Praticato prima, lo sport mantiene in salute. Rafforza il sistema immunitario, evita di andare incontro a obesità e sindrome metabolica, due ben noti fattori che favoriscono lo sviluppo di cancro oltre che di altre malattie quali il diabete o le malattie cardiovascolari. Ma altrettanto importante è lo sport condotto regolarmente durante tutte le fasi di malattia. «Esistono studi - aggiunge il professore Michelino De Laurentiis- che dimostrano che donne in terapia per tumore del seno che continuano l'attività fisica o la implementano, ottengono sensibili benefici in termini di riduzione di effetti collaterali, migliore capacità di sopportare i trattamenti, riuscendo a mantenere una buona qualità di vita anche in caso di trattamenti importanti e aggressivi».
Nel dopo, l'attività fisica riveste un ruolo, se possibile, ancora più importante, invece in questa fase di malattia, è quasi sempre trascurata o poco praticata: «Una metanalisi, cioè un riesame di una serie di studi sull'argomento – conclude De Laurentiis - che ha coinvolto oltre 120 mila donne, ha dimostrato che la pratica fisica costante, pari ad almeno due volte a settimana, riduce il rischio di recidiva e/o di mortalità, con una efficacia paragonabile all'azione di una chemio, di una ormonoterapia o anche di una terapia con i più recenti farmaci biologici. I benefici dell'attività fisica sono significativi anche per lo stato psicologico, con una diminuzione degli episodi depressivi, ma soprattutto per la conservazione, se non il miglioramento, delle capacità cognitive. È noto infatti che alcuni trattamenti, come la chemio o la terapia ormonale, in un limitato numero di donne possono impattare sull'attenzione, memoria e capacità di eloquio. Diversi studi dimostrano che l'attività fisica svolge una azione positiva su determinate aree del cervello, sull'ippocampo in particolare, preposto a queste funzionalità cognitive, sviluppandone le potenzialità e favorendo l'incremento delle dimensioni dell'area stessa».
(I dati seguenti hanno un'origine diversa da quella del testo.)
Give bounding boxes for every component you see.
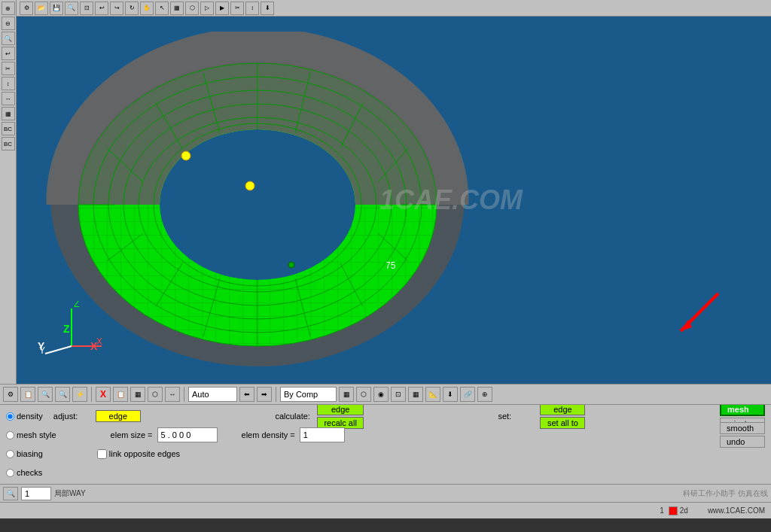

In conclusione, fondamentale è il controllo del peso attraverso una dieta corretta e una regolare e costante attività fisica, quale fattore preventivo contro obesità e sovrappeso; migliorativo per l'efficacia chemioterapica; protettivo per ricadute di malattia e il danneggiamento delle facoltà cognitive e, non ultimo, migliorativo anche del tono dell'umore.